身体は丈夫な方だし、メンタルも強いと思っていたのに、思いがけず突発性難聴で入院することになり、年齢的にもこれまでのような無理はきかないと思い知らされたわけです。


思うように無理の効かない身体が悔しくて涙を流し、治療しても治らない耳を嘆いたけれど、自分の限界と休むことを知ったのは必要なことだったし、聴こえにくい耳は私に人の痛みを教えてくれた。どれも必要な経験でした。


あれから5年。

なんと50代が半分過ぎました。55歳、四捨五入したら60代よ😱。

想定を超える出来事ばかりが起こり続けた怒涛の日々。その入り口に立っていたのが5年前の私。

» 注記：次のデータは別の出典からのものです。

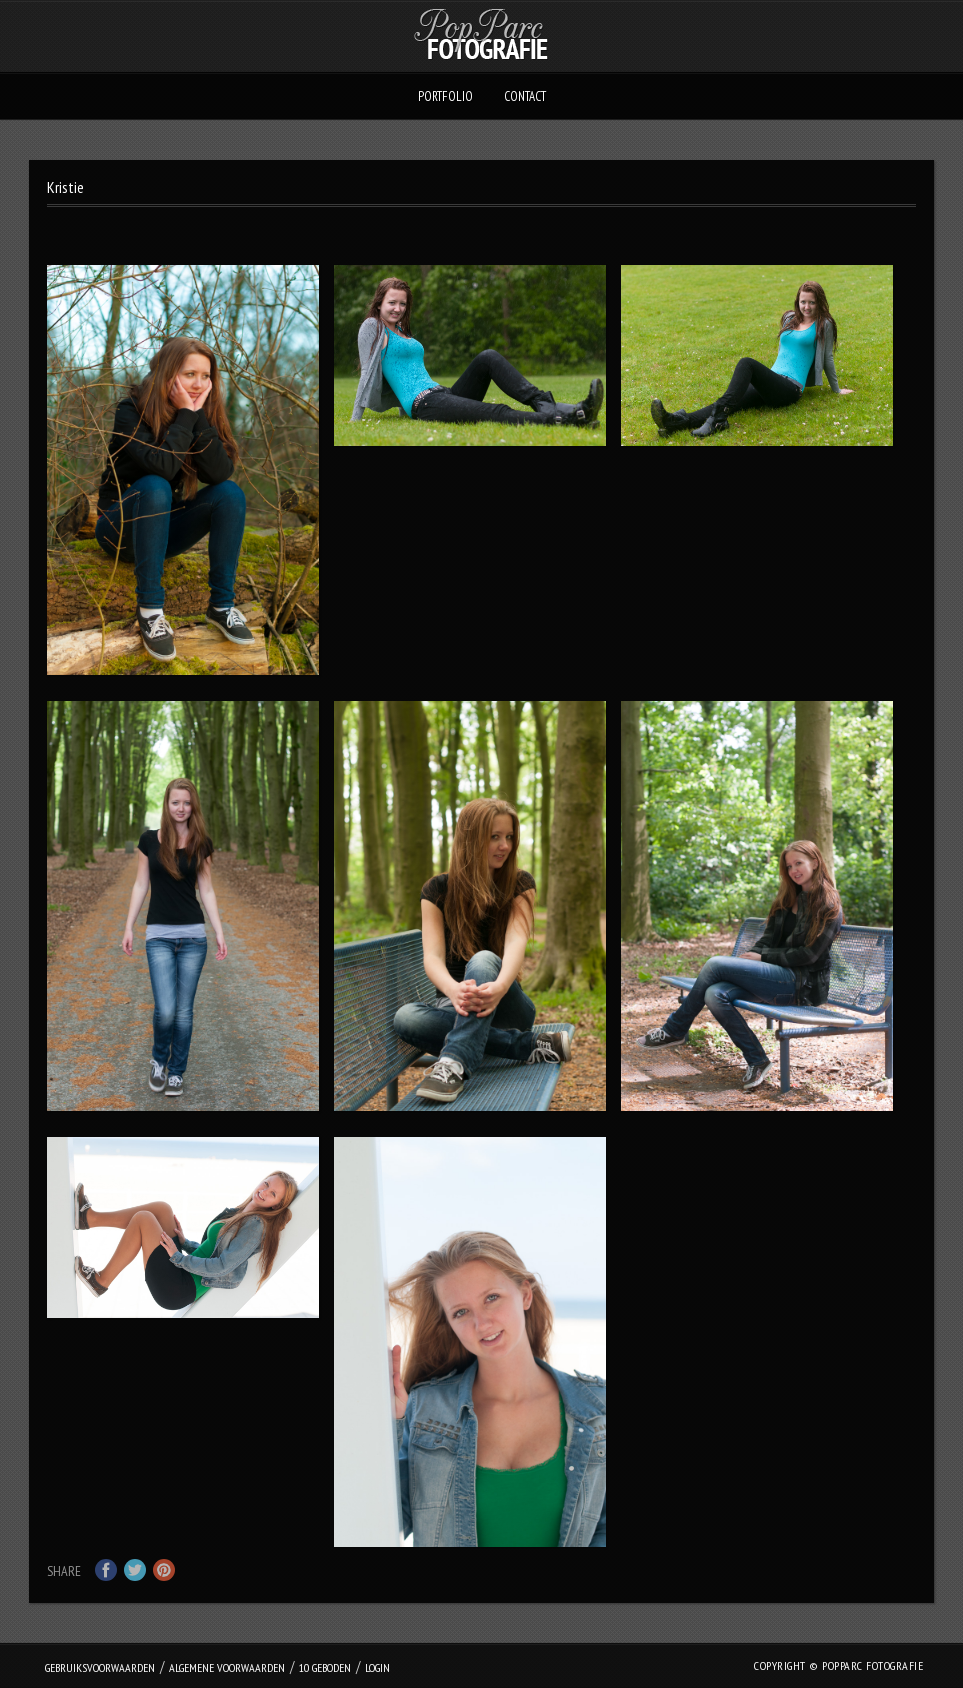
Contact (525, 96)
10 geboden (325, 1667)
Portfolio (445, 96)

その後も想定外のことばかり起こるとわかっていたら、本当に病んだだろうな笑。

未来に起こることなんて知らない方がいい。

生きてる限り、人生はドラマティックで、平穏な日々なんてめったにない。


だけど、今はわかる。

どんなに大変なことも、無駄な経験なんてひとつもなかった。人生には必要なことしか起こらない。

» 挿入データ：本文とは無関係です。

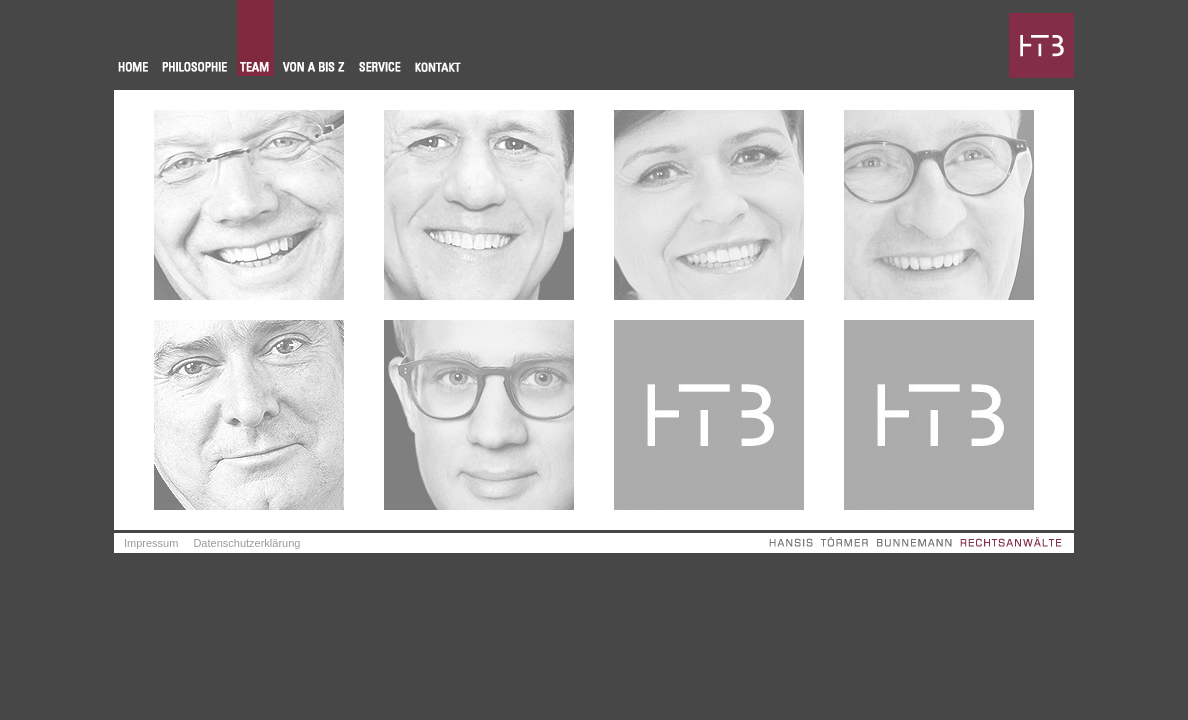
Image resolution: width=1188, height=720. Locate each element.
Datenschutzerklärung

その嵐の日々を記録に書き留めたブログは私の宝ものになった。人は記憶をなくしていくから。


今、心は嵐を乗り越えて、凪の海にいる気持ち。

いろんな経験を乗り越えて、受け入れて、本当の自分に辿り着いたような。

仕事から逃げなかった私も、家族を守る私も、悲しみにくれながら顔をあげた私も、愛を貫くことを決めた私も、全部、私だ。

覚悟が決まれば、人生はうんと楽しくなる。


きっと、また嵐はくる。

それでも、私はこの海に漕ぎ出そうと思う。